Could you return each line from the one bearing "Піона чорна" through the last line of the entries, exactly as it stands, with no pictures?

Entries supplied
=-=-=

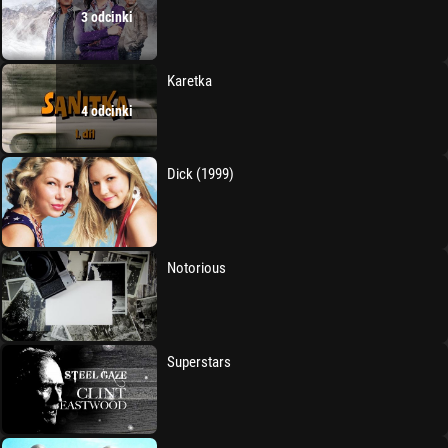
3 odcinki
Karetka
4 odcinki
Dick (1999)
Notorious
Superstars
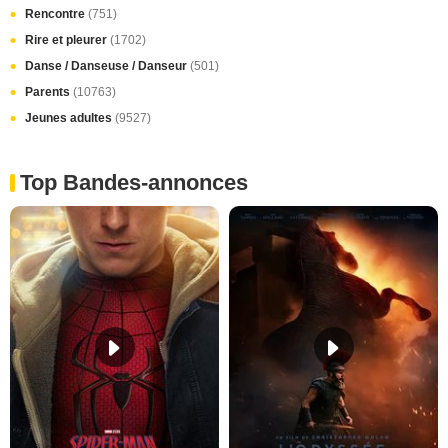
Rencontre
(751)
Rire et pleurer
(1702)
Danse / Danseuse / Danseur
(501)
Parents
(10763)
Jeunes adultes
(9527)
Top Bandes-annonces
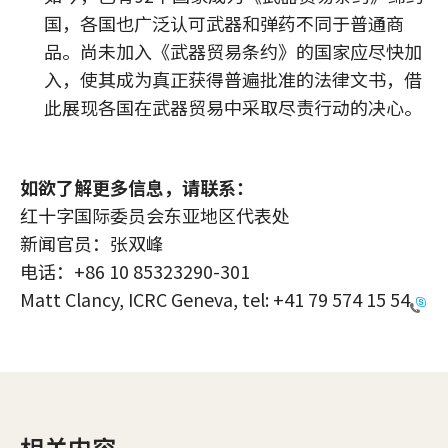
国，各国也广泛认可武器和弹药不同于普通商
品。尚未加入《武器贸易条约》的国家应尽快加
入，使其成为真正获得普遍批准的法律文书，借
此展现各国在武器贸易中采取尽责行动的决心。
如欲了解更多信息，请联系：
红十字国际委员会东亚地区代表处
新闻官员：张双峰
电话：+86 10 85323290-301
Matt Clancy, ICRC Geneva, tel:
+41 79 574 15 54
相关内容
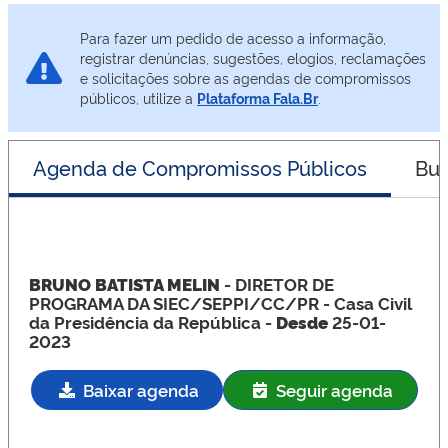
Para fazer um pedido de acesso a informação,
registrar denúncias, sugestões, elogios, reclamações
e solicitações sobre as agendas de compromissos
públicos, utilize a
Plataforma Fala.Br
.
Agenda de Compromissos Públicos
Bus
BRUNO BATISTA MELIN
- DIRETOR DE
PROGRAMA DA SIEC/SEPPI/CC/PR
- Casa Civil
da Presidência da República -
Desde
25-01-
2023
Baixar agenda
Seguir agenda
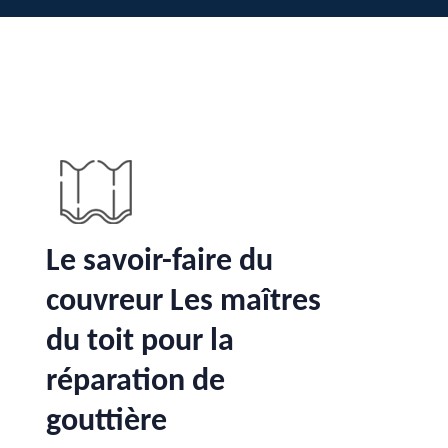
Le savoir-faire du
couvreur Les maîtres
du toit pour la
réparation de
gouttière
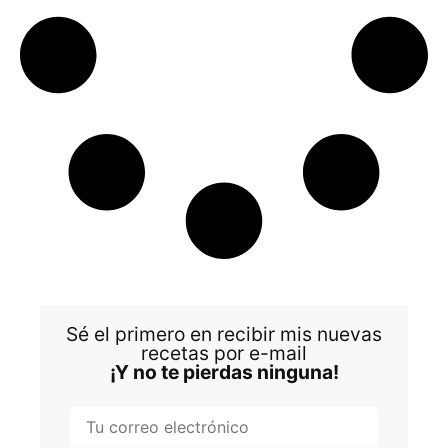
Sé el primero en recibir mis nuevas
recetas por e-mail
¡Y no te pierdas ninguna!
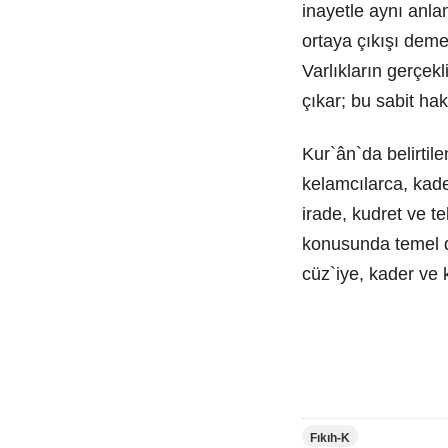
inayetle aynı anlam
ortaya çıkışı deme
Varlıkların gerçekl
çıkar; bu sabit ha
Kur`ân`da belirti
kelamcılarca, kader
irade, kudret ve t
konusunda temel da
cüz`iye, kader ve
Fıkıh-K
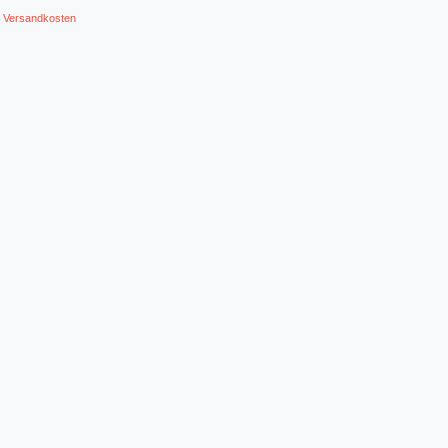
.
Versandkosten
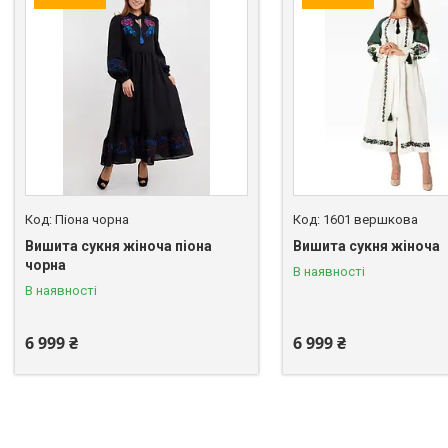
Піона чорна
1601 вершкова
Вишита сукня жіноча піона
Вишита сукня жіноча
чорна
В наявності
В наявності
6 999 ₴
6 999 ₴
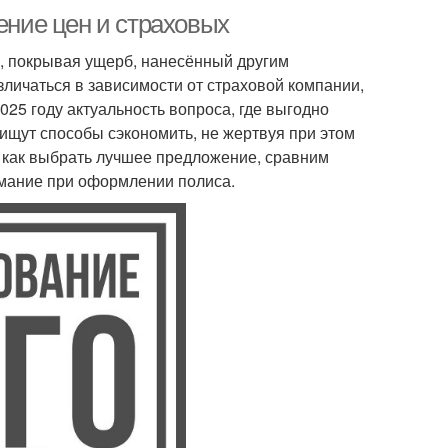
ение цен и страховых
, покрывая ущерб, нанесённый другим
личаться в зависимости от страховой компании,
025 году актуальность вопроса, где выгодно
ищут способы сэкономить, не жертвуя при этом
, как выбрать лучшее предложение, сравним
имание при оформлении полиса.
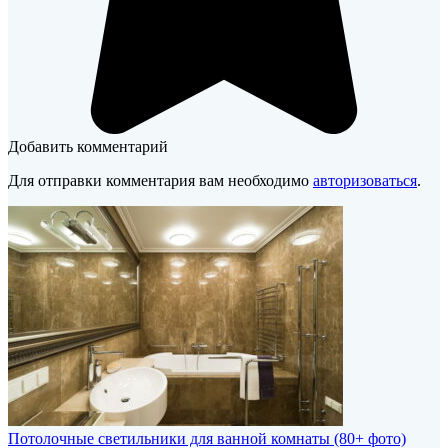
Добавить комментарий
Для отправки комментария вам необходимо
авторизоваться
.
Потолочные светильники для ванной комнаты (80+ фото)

=-=-=

Response to the task
Піона чорна
1601 вершкова
Вишита сукня жіноча піона
Вишита сукня жіноча
чорна
В наявності
В наявності
6 999 ₴
6 999 ₴
ение цен и страховых
, покрывая ущерб, нанесённый другим
личаться в зависимости от страховой компании,
025 году актуальность вопроса, где выгодно
ищут способы сэкономить, не жертвуя при этом
, как выбрать лучшее предложение, сравним
имание при оформлении полиса.
Добавить комментарий
Для отправки комментария вам необходимо
авторизоваться
.
Потолочные светильники для ванной комнаты (80+ фото)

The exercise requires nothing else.